[[ Records for this exercise, beginning ]]
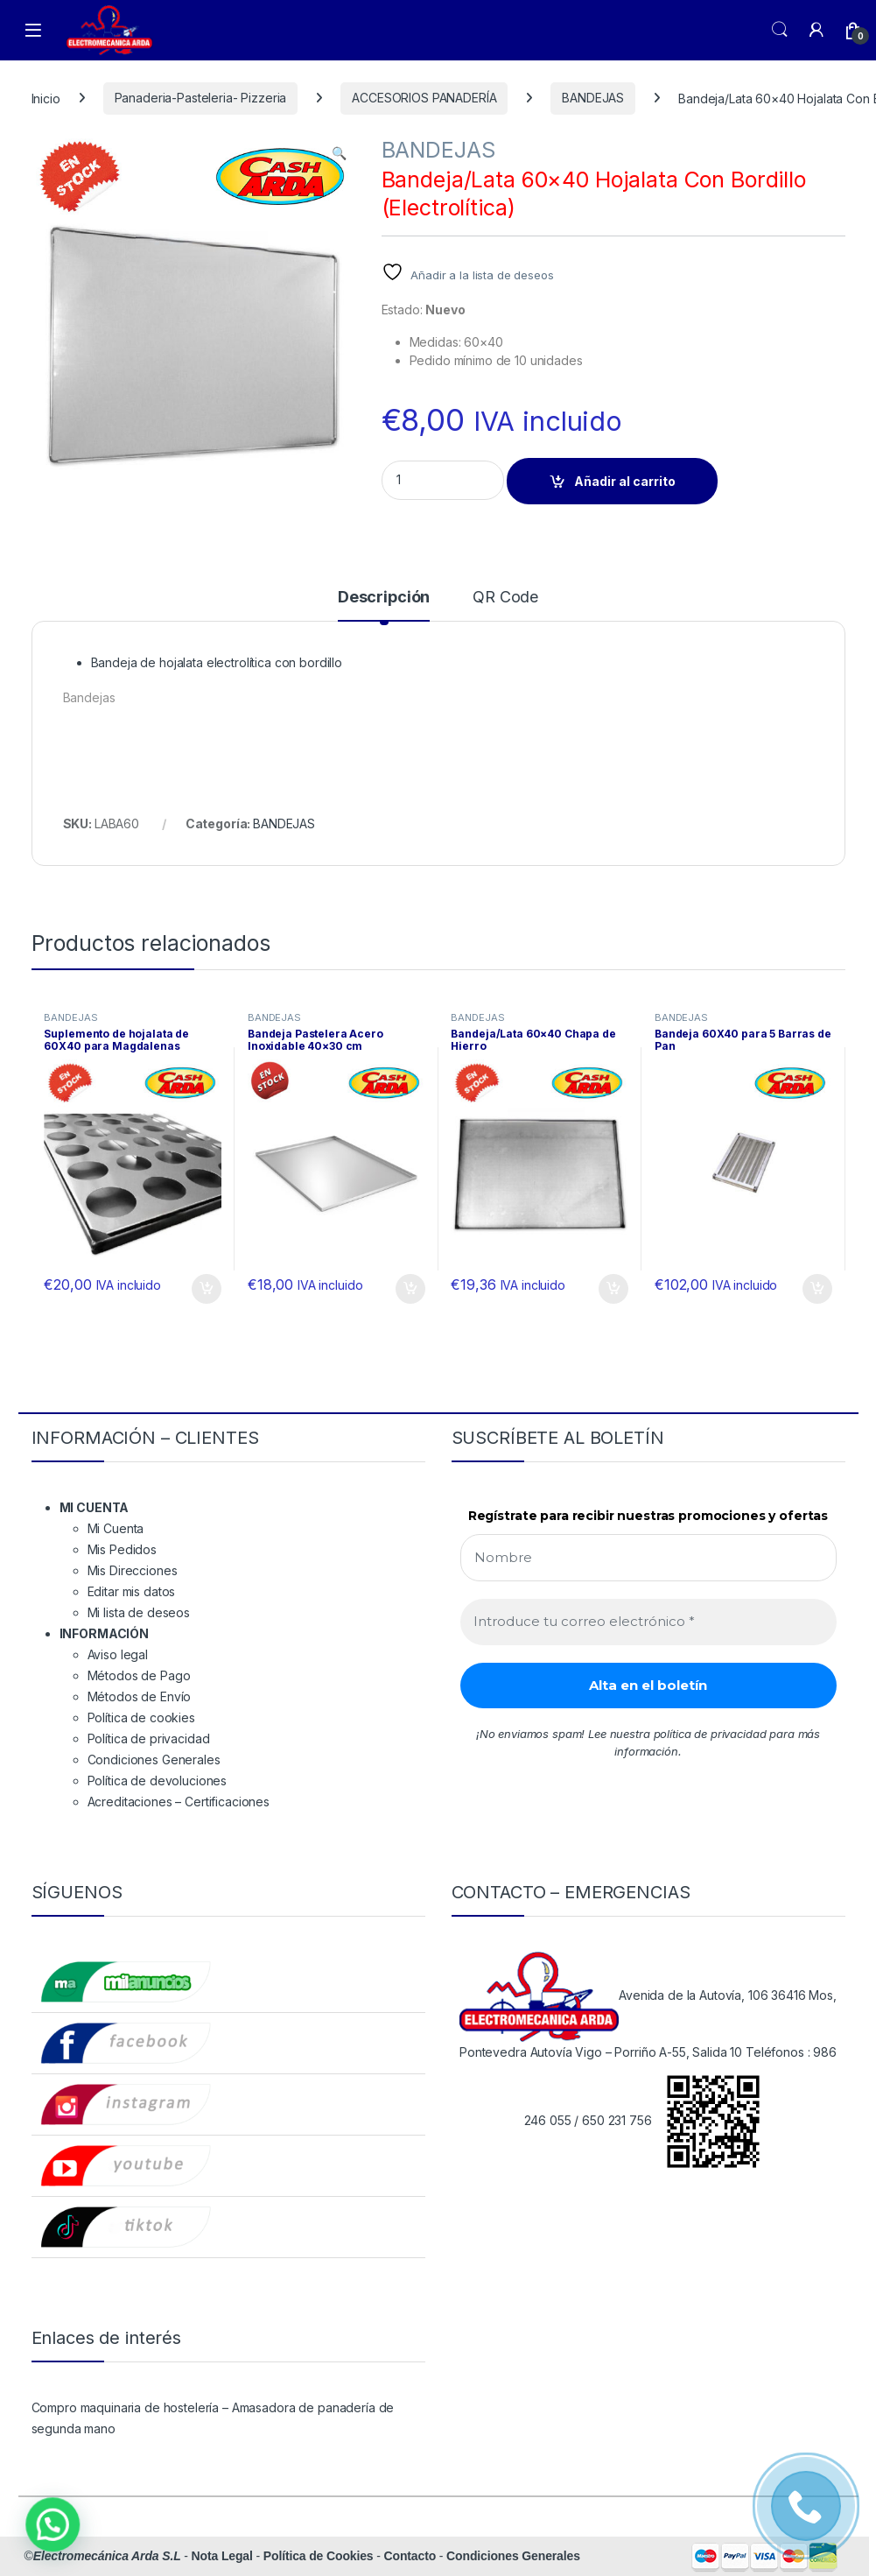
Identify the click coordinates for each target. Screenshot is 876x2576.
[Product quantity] (443, 480)
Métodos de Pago (139, 1675)
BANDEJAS (593, 97)
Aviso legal (118, 1654)
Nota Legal (222, 2556)
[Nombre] (648, 1558)
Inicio (46, 97)
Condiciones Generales (154, 1759)
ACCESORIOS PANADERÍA (424, 97)
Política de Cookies (318, 2556)
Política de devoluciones (158, 1780)
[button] (339, 153)
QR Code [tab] (505, 597)
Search (779, 29)
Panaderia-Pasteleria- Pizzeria (201, 97)
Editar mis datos (132, 1591)
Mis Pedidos (122, 1549)
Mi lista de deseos (139, 1612)
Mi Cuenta (116, 1528)
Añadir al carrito (625, 481)
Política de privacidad (149, 1738)
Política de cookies (141, 1717)
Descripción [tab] (384, 597)
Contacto (410, 2556)
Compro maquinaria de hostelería (126, 2407)
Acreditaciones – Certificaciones (179, 1801)
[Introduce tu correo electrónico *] (648, 1622)
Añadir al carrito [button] (206, 1289)
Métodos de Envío (140, 1696)
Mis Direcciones (133, 1570)
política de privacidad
[[ Records for this exercise, end ]]
*Assignment*
Filter the entries above and return only the lines holding "privacidad".

*Solution for this exercise*
Política de privacidad (149, 1738)
política de privacidad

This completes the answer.